Get the requested diagnostic data container.

If name is not an existing diagnostic, a new raw or raw_comparison diagnostic
will be generated with the provided parameters.

Parameters
----------
name
    Name of the diagnostic.
field
    Field for which to create a raw_data diagnostic.
x
    Field to use as x-axis (raw comparison diagnostic).
y
    Field to use as y-axis (raw comparison diagnostic).
z
    Field to use as z-axis (raw comparison 3d diagnostic).
kwargs
    Additional read_data parameters.

Returns
-------
:
    Diagnostic data container.
Computed data are contained in xarray datasets.
Data are internally stored as raw data or groups of compatible diagnostics.
For example, diagnostics of 2 time statistics diagnostics using the same frequency will be grouped, computed together and can be accessed in the same dataset.
Once computed, diagnostics data can be accessed in different manner depending on their nature:

  • using the data attribute for raw data

  • using the get_data() method for individual diagnostics data

  • using the get_data_group() method for a whole group of diagnostics.

Raw data access.

ad.data

<xarray.Dataset> Size: 33MB
Dimensions:         (time: 582789)
Coordinates:
  * time            (time) datetime64[ns] 5MB 2019-06-01T05:30:29.807497 ... ...
Data variables:
    LONGITUDE       (time) float64 5MB 17.01 17.14 17.27 ... -123.5 -123.3
    LATITUDE        (time) float64 5MB -66.15 -66.15 -66.15 ... 66.15 66.15
    wind            (time) float64 5MB nan nan nan nan nan ... nan nan nan nan
    SLA             (time) float64 5MB nan nan nan nan nan ... nan nan nan nan
    SIGMA0.ALTI     (time) float64 5MB nan nan nan nan nan ... nan nan nan nan
    EDITING.CUSTOM  (time) int64 5MB 1 1 1 1 1 1 2 1 1 1 ... 1 1 1 1 1 1 1 1 1 1

Individual diagnostic access.

ad.get_data(name="SLA pass", stat="mean")
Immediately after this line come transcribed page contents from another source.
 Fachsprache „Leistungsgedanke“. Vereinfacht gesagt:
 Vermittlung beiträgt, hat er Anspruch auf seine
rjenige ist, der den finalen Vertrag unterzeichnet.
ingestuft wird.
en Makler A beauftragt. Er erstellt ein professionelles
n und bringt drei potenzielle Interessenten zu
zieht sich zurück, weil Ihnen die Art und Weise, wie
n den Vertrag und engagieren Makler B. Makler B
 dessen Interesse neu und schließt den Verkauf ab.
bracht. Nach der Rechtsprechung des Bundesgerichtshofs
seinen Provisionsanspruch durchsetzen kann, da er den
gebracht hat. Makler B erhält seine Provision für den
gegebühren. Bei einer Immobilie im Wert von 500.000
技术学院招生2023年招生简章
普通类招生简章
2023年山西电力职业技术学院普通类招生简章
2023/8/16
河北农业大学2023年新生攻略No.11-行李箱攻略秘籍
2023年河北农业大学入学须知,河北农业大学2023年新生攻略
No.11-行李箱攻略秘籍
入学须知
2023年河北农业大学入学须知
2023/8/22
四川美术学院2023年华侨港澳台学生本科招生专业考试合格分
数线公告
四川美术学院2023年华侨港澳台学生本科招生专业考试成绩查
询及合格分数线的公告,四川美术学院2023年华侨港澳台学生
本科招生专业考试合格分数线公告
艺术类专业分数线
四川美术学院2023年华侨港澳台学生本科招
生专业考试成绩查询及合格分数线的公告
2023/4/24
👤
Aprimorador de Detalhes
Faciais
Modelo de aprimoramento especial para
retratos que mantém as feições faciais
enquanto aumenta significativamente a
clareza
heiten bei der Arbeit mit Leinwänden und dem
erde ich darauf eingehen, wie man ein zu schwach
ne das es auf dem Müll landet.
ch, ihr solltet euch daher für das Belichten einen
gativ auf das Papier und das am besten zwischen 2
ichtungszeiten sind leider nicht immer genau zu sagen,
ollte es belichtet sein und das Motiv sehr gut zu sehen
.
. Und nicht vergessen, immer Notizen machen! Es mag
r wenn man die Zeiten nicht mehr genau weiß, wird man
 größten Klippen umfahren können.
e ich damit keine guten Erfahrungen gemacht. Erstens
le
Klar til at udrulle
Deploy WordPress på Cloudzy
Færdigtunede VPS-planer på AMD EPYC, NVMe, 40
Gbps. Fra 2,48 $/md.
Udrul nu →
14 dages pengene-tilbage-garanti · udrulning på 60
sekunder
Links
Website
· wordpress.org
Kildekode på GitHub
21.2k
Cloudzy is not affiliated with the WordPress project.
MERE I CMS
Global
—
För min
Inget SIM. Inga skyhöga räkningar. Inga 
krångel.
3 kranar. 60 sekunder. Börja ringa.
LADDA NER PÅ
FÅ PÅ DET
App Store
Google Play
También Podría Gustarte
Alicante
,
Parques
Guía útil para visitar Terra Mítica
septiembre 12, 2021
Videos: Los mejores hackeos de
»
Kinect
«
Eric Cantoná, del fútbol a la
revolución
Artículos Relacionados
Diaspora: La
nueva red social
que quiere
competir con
<xarray.Dataset> Size: 3kB
Dimensions:  (time: 175)
Coordinates:
  * time     (time) datetime64[ns] 1kB 2019-06-01T05:58:35.692381 ... 2019-06...
Data variables:
    SLA      (time) float64 1kB -2.283 -0.2079 -2.382 ... 1.91 -2.641 -2.712

Some diagnostics (section analysis here) might have custom outputs.
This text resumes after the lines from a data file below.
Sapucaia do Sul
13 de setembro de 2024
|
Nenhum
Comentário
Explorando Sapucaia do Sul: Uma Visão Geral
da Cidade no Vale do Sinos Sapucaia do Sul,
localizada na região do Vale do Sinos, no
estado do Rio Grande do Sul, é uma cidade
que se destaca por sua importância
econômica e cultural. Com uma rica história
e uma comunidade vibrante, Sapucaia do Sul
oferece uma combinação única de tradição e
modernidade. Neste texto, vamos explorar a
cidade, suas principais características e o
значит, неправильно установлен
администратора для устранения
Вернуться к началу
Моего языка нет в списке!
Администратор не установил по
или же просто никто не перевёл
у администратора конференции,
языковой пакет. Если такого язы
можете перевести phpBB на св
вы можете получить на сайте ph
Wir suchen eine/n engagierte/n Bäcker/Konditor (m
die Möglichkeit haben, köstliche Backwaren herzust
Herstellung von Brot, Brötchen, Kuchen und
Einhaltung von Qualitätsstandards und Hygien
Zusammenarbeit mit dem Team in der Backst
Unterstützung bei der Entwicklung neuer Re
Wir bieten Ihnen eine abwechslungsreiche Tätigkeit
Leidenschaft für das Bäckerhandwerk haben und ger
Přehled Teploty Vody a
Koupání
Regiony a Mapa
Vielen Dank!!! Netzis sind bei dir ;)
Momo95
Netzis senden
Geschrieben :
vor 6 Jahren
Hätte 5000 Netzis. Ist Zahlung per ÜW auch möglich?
ad.get_data(name="Analysis 1")
First position Last position
# Cycle Pass Date Longitude Latitude Date Longitude Latitude Length False %
112222 - 232019-06-02T02:04:5347.98-65.092019-06-02T02:11:5697.61-62.044161.92%
212242 - 432019-06-02T20:47:21112.56-62.902019-06-02T20:54:08161.09-64.804011.50%
312298 - 992019-06-05T01:17:2352.07-65.252019-06-05T01:24:0999.87-62.204000.00%
4122170 - 1712019-06-07T20:41:4191.96-61.052019-06-07T20:50:53155.09-63.295431.84%
5122174 - 1752019-06-08T00:29:2352.61-64.962019-06-08T00:36:33103.19-62.074240.00%

Group of diagnostics access.

ad.get_data_group(name="SLA pass", stat="mean")

<xarray.Dataset> Size: 4kB
Dimensions:      (x: 175)
Coordinates:
  * x            (x) datetime64[ns] 1kB 2019-06-01T05:58:35.692381 ... 2019-0...
Data variables:
    SIGMA0.ALTI  (x) float64 1kB 13.99 13.52 13.77 13.81 ... 13.93 13.69 14.82
    SLA          (x) float64 1kB -2.283 -0.2079 -2.382 ... 1.91 -2.641 -2.712
ad.get_data_group(name="Missing points 1", stat="value")

{MISSING_POINTS: <xarray.Dataset> Size: 19MB
 Dimensions:    (time: 586885)
 Coordinates:
   * time       (time) datetime64[ns] 5MB 2019-06-01T05:30:29.807497 ... 2019-...
 Data variables:
     LONGITUDE  (time) float64 5MB 17.01 17.14 17.27 17.39 ... 236.3 236.4 236.5
     LATITUDE   (time) float64 5MB -66.15 -66.15 -66.15 ... 66.15 66.15 66.15
     missing    (time) bool 587kB False False False False ... False False False
     mp_groups  (time) int64 5MB 1 1 1 1 1 1 1 1 1 1 1 ... 0 0 0 0 0 0 0 0 0 0 0,
 GEOBOX: {'GLOBAL': None, 'LAND': None, 'OCEAN': None},
 TEMPORAL: {'GLOBAL': {'PASS': None},
  'LAND': {'PASS': None},
  'OCEAN': {'PASS': None}},
 SECTION_ANALYSES: {}}

Editing computed data and adding new ones

Raw data can be accessed and edited, through the data container data property.
Accessing this property will return a copy of the data container raw data but assigning a new modified dataset to this property will make everything in it usable for the computation of new diagnostics.
More information can be found here about how to assign new variables to xarray datasets.
A complete example on how to manually edit data is available in this notebook.